A Catholic Advent

‘Tis the season to recover from the election – and see where the real hope lies. From the spectacle of vicarious attachments that we have been treated to for the past year, we are now faced with preparing for the great feast of Christmas, celebrating God’s gift of his attachment to us.

Spending time in a journalist-mediated relationship with a celebrity – of any political party – who wants to be my representative in local, state, or national government is trying to substitute part of their life for mine, when our time on earth is short. No more shallow relationship can exist. Unless it is through buying a product endorsed by someone we don’t actually know, who for some reason, is famous.

Since we will always long for something in which to place our hope, let us hope in the Lord. Advent leads us more deeply into this real relationship.

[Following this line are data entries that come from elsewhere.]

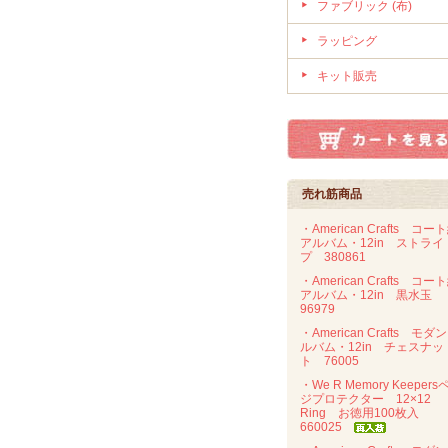
ファブリック (布)
ラッピング
キット販売
売れ筋商品
・American Crafts コー
アルバム・12in ストライ
プ 380861
・American Crafts コー
アルバム・12in 黒水玉
96979
・American Crafts モダ
ルバム・12in チェスナッ
ト 76005
・We R Memory Keepers
ジプロテクター 12×12
Ring お徳用100枚入
660025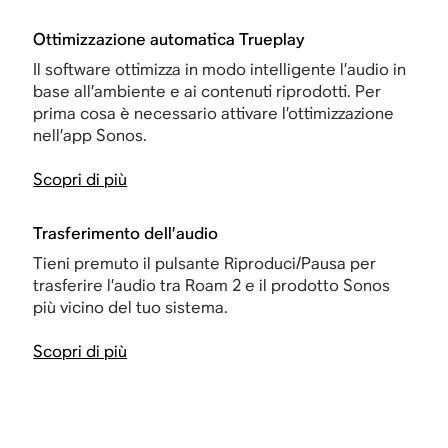
Ottimizzazione automatica Trueplay
Il software ottimizza in modo intelligente l’audio in
base all’ambiente e ai contenuti riprodotti. Per
prima cosa è necessario attivare l’ottimizzazione
nell’app Sonos.
Scopri di più
Trasferimento dell’audio
Tieni premuto il pulsante Riproduci/Pausa per
trasferire l’audio tra Roam 2 e il prodotto Sonos
più vicino del tuo sistema.
Scopri di più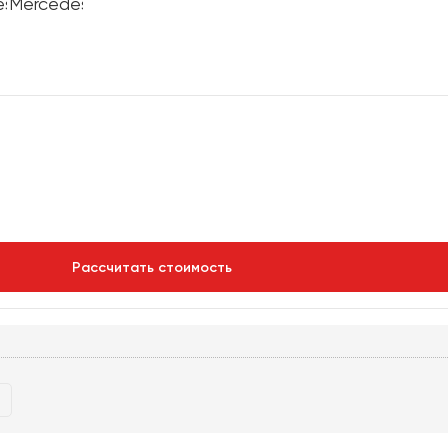
Рассчитать стоимость
р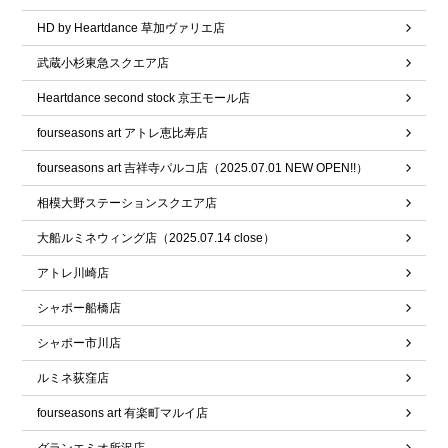
HD by Heartdance 草加ヴァリエ店
武蔵小杉東急スクエア店
Heartdance second stock 京王モール店
fourseasons art アトレ恵比寿店
fourseasons art 吉祥寺パルコ店（2025.07.01 NEW OPEN!!）
相模大野ステーションスクエア店
大船ルミネウィング店（2025.07.14 close）
アトレ川崎店
シャポー船橋店
シャポー市川店
ルミネ荻窪店
fourseasons art 有楽町マルイ店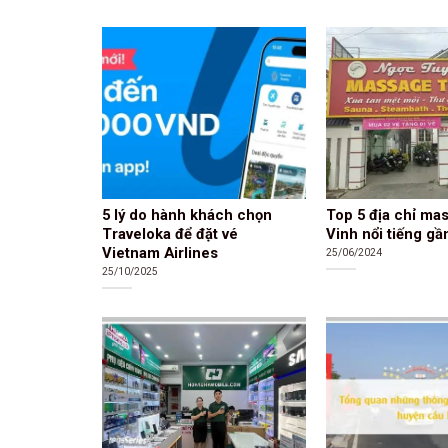
5 lý do hành khách chọn
Top 5 địa chỉ ma
Traveloka để đặt vé
Vinh nổi tiếng gầ
Vietnam Airlines
25/06/2024
25/10/2025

Benedict XVI told us: “the Gospel is not merely a communication of things that can be known – it is one that makes things happen and is life-changing. The dark door of time, of the future, has been thrown open. The one who has hope lives differently; the one who hopes has been granted the gift of a new life.” This Advent, these next weeks near the end of anno Domini 2016 can be life-changing, unlike any Advent we have had before.

The season of Advent is the time to learn how to hope differently. Beyond the vicarious living offered by celebrities and material things, we can pay more attention to the bursting hopefulness of God’s becoming Incarnate in our world – and thereby reaching out to us directly.

Madonna and Child by Sandro di Pietro, c. 1470 [The Met. NYC]
Madonna and Child by Sandro di Pietro, c. 1470 [The Met. NYC]

A little purification is due here; after all, we are dealing with the Creator of the Universe who genuinely loves us. But the surface of our consciousness is mostly tied up with some things that are partly worthy of our attention and some things that are totally unworthy of our attention.

We will, quite soon, celebrate the glory of His coming, but before that let us prepare ourselves to see His glory because – though what we do and fail to do – we can block this vision. In the best of times, we don’t always see things clearly, don’t always understand things clearly. And our culture is very good at obscuring that part of life; it can throw dust in our eyes.

The Scriptures and the teaching of the Church when not skewed by many of the unconscious assumptions racing around our culture (and in a way any human culture) give us the right sense of humility (Confession helps), the right sense of our common humanity (help a homeless person), the right sense of the wonder that is to come on Christmas Eve.

It says something that, at this time of the year, we even have to touch up our sense of wonder. A knife that cuts an onion in one slice does not cause us to wonder beyond the ordinary realities of daily life. What God does in the Incarnation is like nothing else we experience in this world. By its very nature, it should engage our passion, our attention, and time – more than the time we spend, say, watching TV.

God demonstrates his real spiritual attachment, not just sharing worldly existence with us when He became man, but in the process, elevating and sanctifying us. This is an interpersonal knowing that is higher than vicarious or second-hand knowledge. We are meeting someone who genuinely knows us and who wills the best for us. And He brings us to know ourselves as we are known.

So, with so much to celebrate, let’s send Christmas cards that depict the mystery of the Incarnation and not photos of ourselves, which we can – and do – send any time of the year. This is just one way to signal the real spiritual attachments involved at Christmas, the real attachments to be reinvigorated and celebrated.

The commercial culture finds seductive substitutes for every element in Catholic life. The quantity of gifts distracts from the quality of the great gift of the divine Son Incarnate. The party culture displaces one aspect of real celebration in Advent: liturgical celebration, a celebration in which we wonder at goodness, beauty, and truth – rather than the usual hustle and bustle – to carry forward the celebration of true joy.

Advent also gives us a chance to appreciate the many great cultural artifacts that the Incarnation has inspired and the Church has encouraged: the thousands of Nativities in museums and on the web; the live concerts of the Messiah and many other exceptional pieces of music that proclaim the birth of the Prince of Peace. There is nothing in our superficial secular culture to match these depths and heights

God’s love poured out in the Incarnation affirms our value to God despite our sinfulness and concupiscence. He is, as Cardinal Ratzinger put it, opening us up “beyond the lattice-work of our egoism.” Just a few weeks ago, we read the story of Moses praying as Joshua fought the invader. Aaron and Hur held up his arms for him as he prayed. There is a common, communal part of religion that we perform together – and that bounds into the open at Christmas, when God Himself becomes a little baby.

As John the Evangelist said so simply: “He pitched his tent among us.” What a thing to prepare for! That preparation is Advent.